Searching \ for '[PIC]: Small Table Driven CRC16 Routine' in subject line. ()
Make payments with PayPal - it's fast, free and secure! Help us get a faster server
FAQ page: www.piclist.com/techref/method/errors.htm?key=crc
Search entire site for: 'Small Table Driven CRC16 Routine'.

Exact match. Not showing close matches.
PICList Thread
'[PIC]: Small Table Driven CRC16 Routine'
2002\05\12@224654 by Ashley Roll

flavicon
face
Hi Everyone,

I mentioned about a week ago that it was possible to implement a CRC routine
using smaller tables then the normal 256 element ones.

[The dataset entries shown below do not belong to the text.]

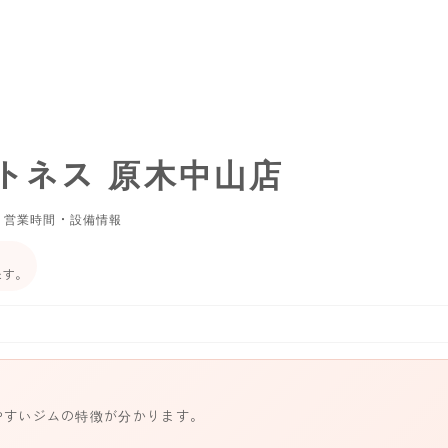
トネス 原木中山店
・営業時間・設備情報
ます。
やすいジムの特徴が分かります。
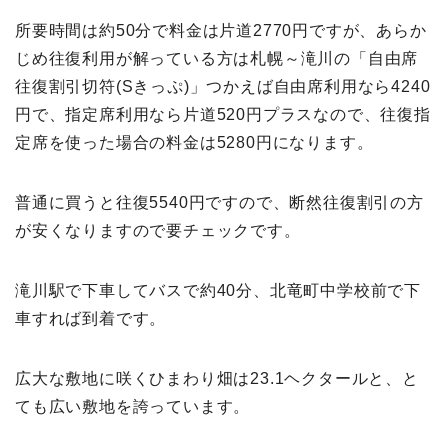
所要時間は約50分で料金は片道2770円ですが、あらか
じめ往復利用が解っている方は札幌～滝川の「自由席
往復割引切符(Sきっぷ)」つかえば自由席利用なら4240
円で、指定席利用なら片道520円プラスなので、往復指
定席を使った場合の料金は5280円になります。
普通に買うと往復5540円ですので、断然往復割引の方
が安くなりますので要チェックです。
滝川駅で下車してバスで約40分、北竜町中学校前で下
車すれば到着です。
広大な敷地に咲くひまわり畑は23.1ヘクタールと、と
ても広い敷地を誇っています。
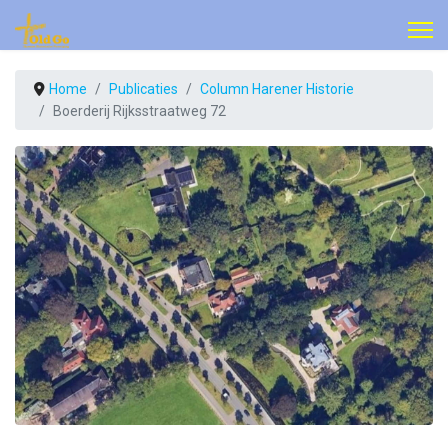
Home
Publicaties
Column Harener Historie
Boerderij Rijksstraatweg 72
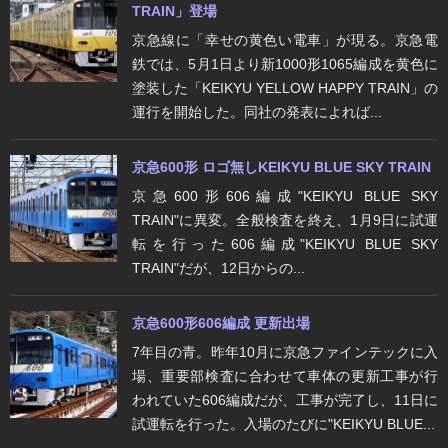
TRAIN」登場
京急線に「幸せの黄色い電車」が現る。京急電
鉄では、5月1日より新1000形1065編成を黄色に
塗装した「KEIKYU YELLOW HAPPY TRAIN」の
運行を開始した。同社の発表によれば...
京急600形 ロゴ無しKEIKYU BLUE SKY TRAIN
京急600形606編成"KEIKYU BLUE SKY
TRAIN"に異変。全般検査を終え、1月9日に試運
転を行った606編成"KEIKYU BLUE SKY
TRAIN"だが、12日からの...
京急600形606編成 更新出場
7年目の青。昨年10月に京急ファインテックに入
場、重要部検査に合わせて車体の更新工事が行
われていた606編成だが、工事が完了し、11日に
試運転を行った。入場のたびに"KEIKYU BLUE...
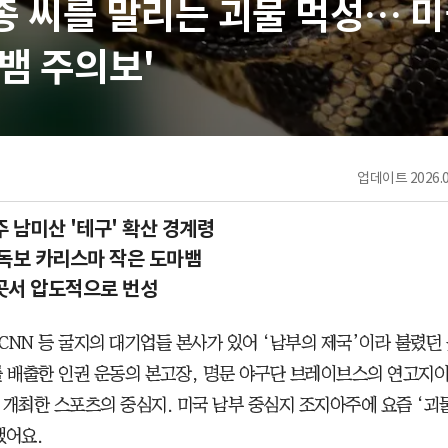
종 씨를 말리는 괴물 먹성… 
뱀 주의보'
업데이트
2026.0
 남미산 '테구' 확산 경계령
 독보 카리스마 작은 도마뱀
곳서 압도적으로 번성
CNN 등 굴지의 대기업들 본사가 있어 ‘남부의 제국’이라 불렸던 
를 배출한 인권 운동의 본고장, 명문 야구단 브레이브스의 연고지이면
 개최한 스포츠의 중심지. 미국 남부 중심지 조지아주에 요즘 ‘괴
됐어요.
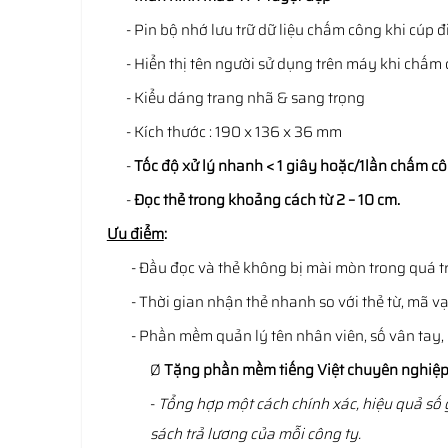
- Pin bộ nhớ lưu trữ dữ liệu chấm công khi cúp đ
- Hiển thị tên người sử dụng trên máy khi chấm 
- Kiểu dáng trang nhã & sang trọng
- Kích thước : 190 x 136 x 36 mm
-
Tốc độ xử lý nhanh < 1 giây hoặc/1lần chấm cô
-
Đọc thẻ trong khoảng cách từ 2 – 10 cm.
Ưu điểm
:
- Đầu đọc và thẻ không bị mài mòn trong quá tr
- Thời gian nhận thẻ nhanh so với thẻ từ, mã vạ
- Phần mềm quản lý tên nhân viên, số vân tay, g
Ø
Tặng phần mềm tiếng Việt chuyên nghiệp
-
Tổng hợp một cách chính xác, hiệu quả số g
sách trả lương của mỗi công ty.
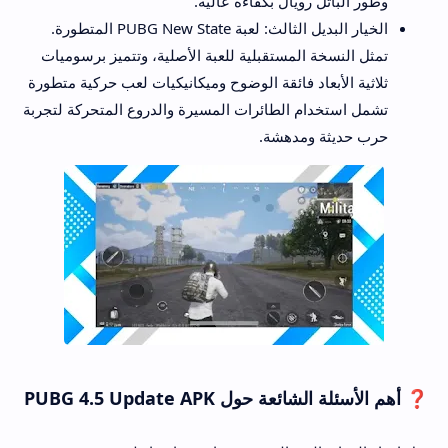
وطور الباتل رويال بكفاءة عالية.
الخيار البديل الثالث: لعبة PUBG New State المتطورة.
تمثل النسخة المستقبلية للعبة الأصلية، وتتميز برسوميات
ثلاثية الأبعاد فائقة الوضوح وميكانيكيات لعب حركية متطورة
تشمل استخدام الطائرات المسيرة والدروع المتحركة لتجربة
حرب حديثة ومدهشة.
❓ أهم الأسئلة الشائعة حول PUBG 4.5 Update APK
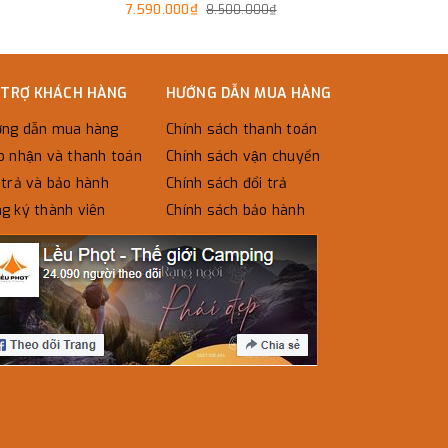
7.590.000₫
8.500.000₫
 TRỢ KHÁCH HÀNG
HƯỚNG DẪN MUA HÀNG
ng dẫn mua hàng
Chính sách thanh toán
o nhận và thanh toán
Chính sách vận chuyển
trả và bảo hành
Chính sách đổi trả
g ký thành viên
Chính sách bảo hành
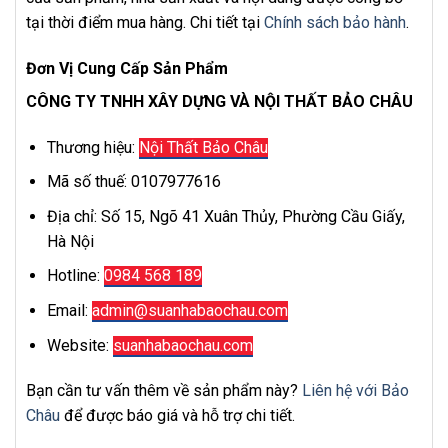
tại thời điểm mua hàng. Chi tiết tại
Chính sách bảo hành
.
Đơn Vị Cung Cấp Sản Phẩm
CÔNG TY TNHH XÂY DỰNG VÀ NỘI THẤT BẢO CHÂU
Thương hiệu:
Nội Thất Bảo Châu
Mã số thuế: 0107977616
Địa chỉ: Số 15, Ngõ 41 Xuân Thủy, Phường Cầu Giấy,
Hà Nội
Hotline:
0984 568 189
Email:
admin@suanhabaochau.com
Website:
suanhabaochau.com
Bạn cần tư vấn thêm về sản phẩm này?
Liên hệ với Bảo
Châu
để được báo giá và hỗ trợ chi tiết.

I have implemented this in C and PIC assembler. The ASM code is designed to
work on a PIC12C508 so it will work for any PIC. I've simulated it and it
does work. 85 instruction cycles per message byte, but it can probably be
improved a little.

http://www.digitalnemesis.com/ash/projects/EmbeddedCRC16/default.htm

Enjoy!

Cheers,
Ash.

---
Ashley Roll
Digital Nemesis Pty Ltd
http://www.digitalnemesis.com
Mobile: +61 (0)417 705 718

--
http://www.piclist.com hint: PICList Posts must start with ONE topic:
[PIC]:,[SX]:,[AVR]: ->uP ONLY! [EE]:,[OT]: ->Other [BUY]:,[AD]: ->Ads


2002\05\13@090533 by Scott Dattalo

face
flavicon
face
On Mon, 13 May 2002, Ashley Roll wrote:

> Hi Everyone,
>
> I mentioned about a week ago that it was possible to implement a CRC routine
> using smaller tables then the normal 256 element ones.
>
> I have implemented this in C and PIC assembler. The ASM code is designed to
> work on a PIC12C508 so it will work for any PIC. I've simulated it and it
> does work. 85 instruction cycles per message byte, but it can probably be
> improved a little.
>
> http://www.digitalnemesis.com/ash/projects/EmbeddedCRC16/default.htm


This is the CRC algorithm we used 15 years ago at I used to work for.
Nostalgia...

The PIC routine has numerous opportunities for optimization. While I don't
have time to go through each one, I can list a couple

1) Index = CRC16_High>>4;
  Index ^= CRC16_MessageByte>>4;

       SWAPF   CRC16_High, W
       ANDLW   00FH
       MOVWF   Index                   ; Index = CRC16_High >> 4
       SWAPF   CRC16_MessageByte, W
       ANDLW   00FH
       XORWF   Index, F                ; Index = Index ^
                                       ;(CRC16_MessageByte >> 4)

This can be written as:

       movf    CRC16_High,w
       xorwf   CRC16_MessageByte,w
       andlw   0x0f
       movwf   Index,f                 ; don't swap yet...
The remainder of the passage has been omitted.